_ACTIVITY:_
Say how many of the lines below contain the word "الفا"; nothing else belongs in the answer.
== MATERIALS PROVIDED ==
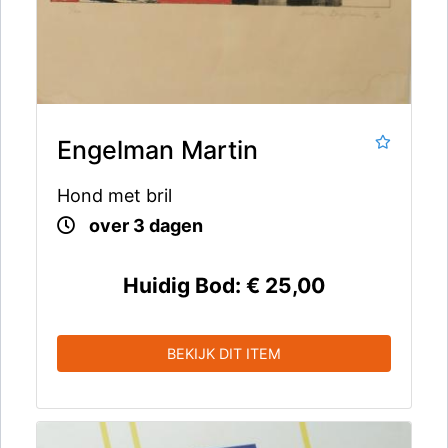
Engelman Martin
Hond met bril
over 3 dagen
Huidig Bod:
€ 25,00
BEKIJK DIT ITEM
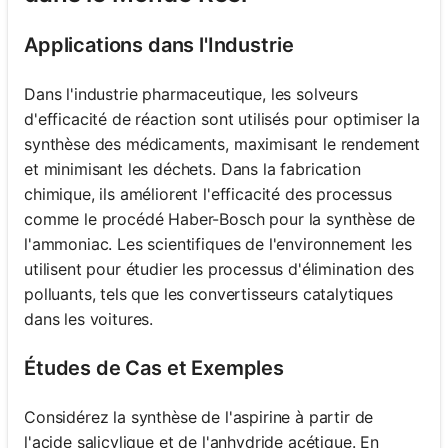
Applications dans l'Industrie
Dans l'industrie pharmaceutique, les solveurs
d'efficacité de réaction sont utilisés pour optimiser la
synthèse des médicaments, maximisant le rendement
et minimisant les déchets. Dans la fabrication
chimique, ils améliorent l'efficacité des processus
comme le procédé Haber-Bosch pour la synthèse de
l'ammoniac. Les scientifiques de l'environnement les
utilisent pour étudier les processus d'élimination des
polluants, tels que les convertisseurs catalytiques
dans les voitures.
Études de Cas et Exemples
Considérez la synthèse de l'aspirine à partir de
l'acide salicylique et de l'anhydride acétique. En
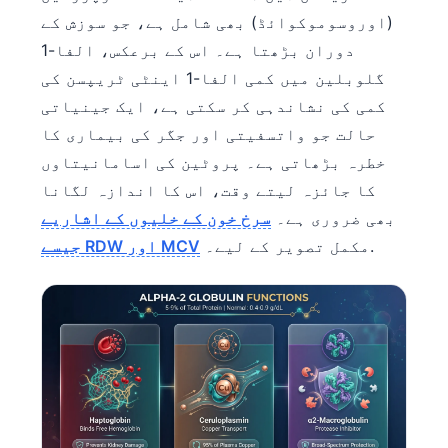
(اوروسوموکوائڈ) بھی شامل ہے، جو سوزش کے
دوران بڑھتا ہے۔ اس کے برعکس، الفا-1
گلوبلین میں کمی الفا-1 اینٹی ٹریپسن کی
کمی کی نشاندہی کر سکتی ہے، ایک جینیاتی
حالت جو واتسفیتی اور جگر کی بیماری کا
خطرہ بڑھاتی ہے۔ پروٹین کی اسامانیتاوں
کا جائزہ لیتے وقت، اس کا اندازہ لگانا
بھی ضروری ہے۔
سرخ خون کے خلیوں کے اشاریے
مکمل تصویر کے لیے۔.
جیسے RDW اور MCV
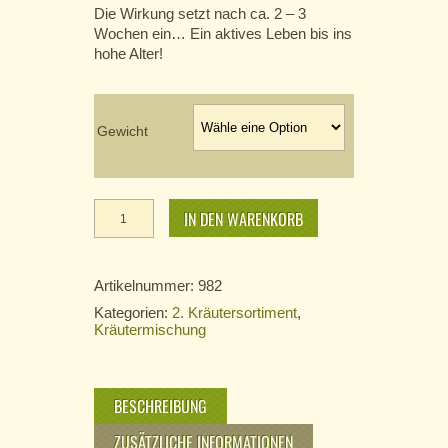
Die Wirkung setzt nach ca. 2 – 3
Wochen ein… Ein aktives Leben bis ins
hohe Alter!
Gewicht
Casanova
Menge
IN DEN WARENKORB
Artikelnummer:
982
Kategorien:
2. Kräutersortiment
,
Kräutermischung
BESCHREIBUNG
ZUSÄTZLICHE INFORMATIONEN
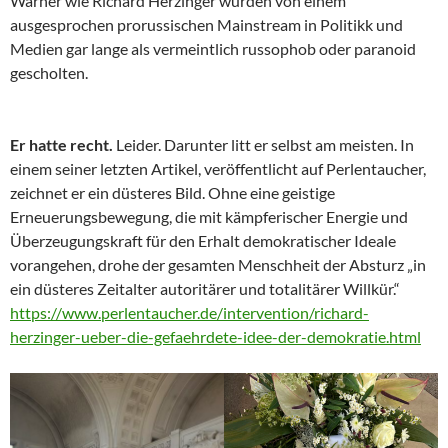
Warner wie Richard Herzinger wurden von einem
ausgesprochen prorussischen Mainstream in Politikk und
Medien gar lange als vermeintlich russophob oder paranoid
gescholten.
Er hatte recht.
Leider. Darunter litt er selbst am meisten. In
einem seiner letzten Artikel, veröffentlicht auf Perlentaucher,
zeichnet er ein düsteres Bild. Ohne eine geistige
Erneuerungsbewegung, die mit kämpferischer Energie und
Überzeugungskraft für den Erhalt demokratischer Ideale
vorangehen, drohe der gesamten Menschheit der Absturz „in
ein düsteres Zeitalter autoritärer und totalitärer Willkür.“
https://www.perlentaucher.de/intervention/richard-
herzinger-ueber-die-gefaehrdete-idee-der-demokratie.html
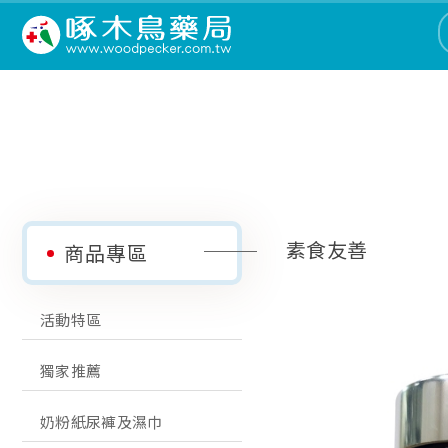
素食友善
商品專區
活動特區
獨家推薦
奶粉紙尿褲及濕巾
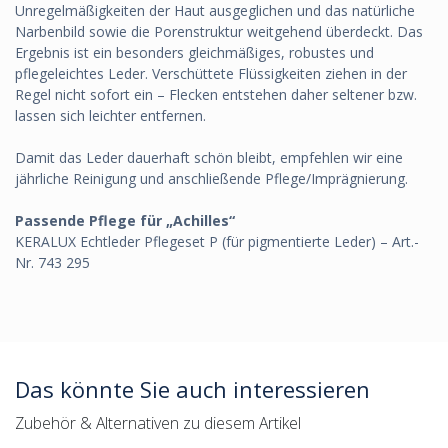
Unregelmäßigkeiten der Haut ausgeglichen und das natürliche
Narbenbild sowie die Porenstruktur weitgehend überdeckt. Das
Ergebnis ist ein besonders gleichmäßiges, robustes und
pflegeleichtes Leder. Verschüttete Flüssigkeiten ziehen in der
Regel nicht sofort ein – Flecken entstehen daher seltener bzw.
lassen sich leichter entfernen.
Damit das Leder dauerhaft schön bleibt, empfehlen wir eine
jährliche Reinigung und anschließende Pflege/Imprägnierung.
Passende Pflege für „Achilles“
KERALUX Echtleder Pflegeset P (für pigmentierte Leder) – Art.-
Nr. 743 295
Das könnte Sie auch interessieren
Zubehör & Alternativen zu diesem Artikel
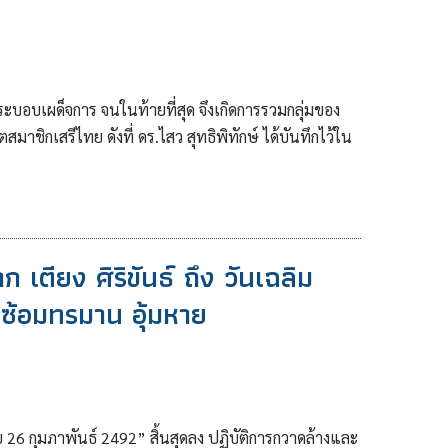
บอบเผด็จการ จนในท้ายที่สุด จึงเกิดการรวมกลุ่มของ
สมาชิกเสรีไทย ดังที่ ดร.ไสว สุทธิพิทักษ์ ได้บันทึกไว้ใน
เตียง ศิริขันธ์ ถึง วันเฉลิม
 ซ้อมทรมาน อุ้มหาย
6 กุมภาพันธ์ 2492” สิ้นสุดลง ปฏิบัติการกวาดล้างและ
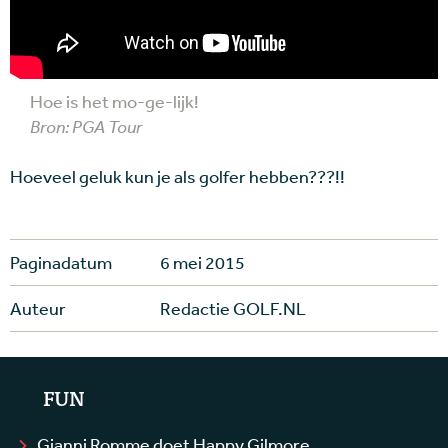
Hoe is het mo-ge-lijk!
Bron: PGA Tour
Hoeveel geluk kun je als golfer hebben???!!
Paginadatum
6 mei 2015
Auteur
Redactie GOLF.NL
FUN
Gianni Romme doet Happy Gilmore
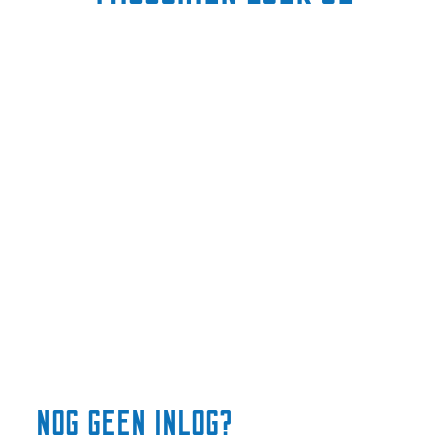
nog geen inlog?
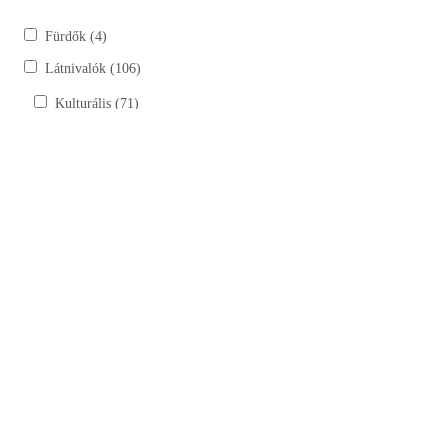
Fürdők (4)
Látnivalók (106)
Kulturális (71)
Kastélyok, kúriák (6)
Szobrok (17)
Tájház (10)
Templomok, kápolnák, múzeumok (38)
Természeti (35)
Bemutatóhelyek (4)
Horgásztavak (15)
Lovardák (6)
Túraútvonalak, tanösvények (9)
Szálláshelyek (30)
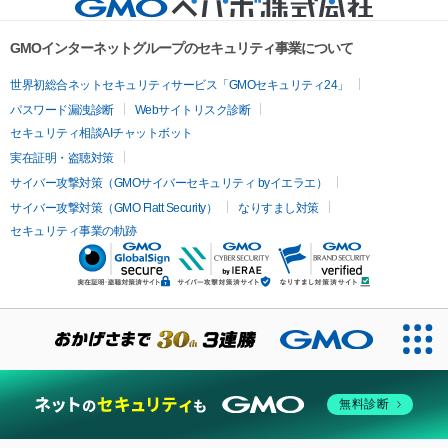
GMOインターネットグループのセキュリティ事業について
世界初総合ネットセキュリティサービス「GMOセキュリティ24」
パスワード漏洩診断
Webサイトリスク診断
セキュリティ相談AIチャットボット
実在証明・盗聴対策
サイバー攻撃対策（GMOサイバーセキュリティ byイエラエ）
サイバー攻撃対策（GMO Flatt Security）
なりすまし対策
セキュリティ事業の軌跡
無料診断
===
_ANSWER SPACE:_
2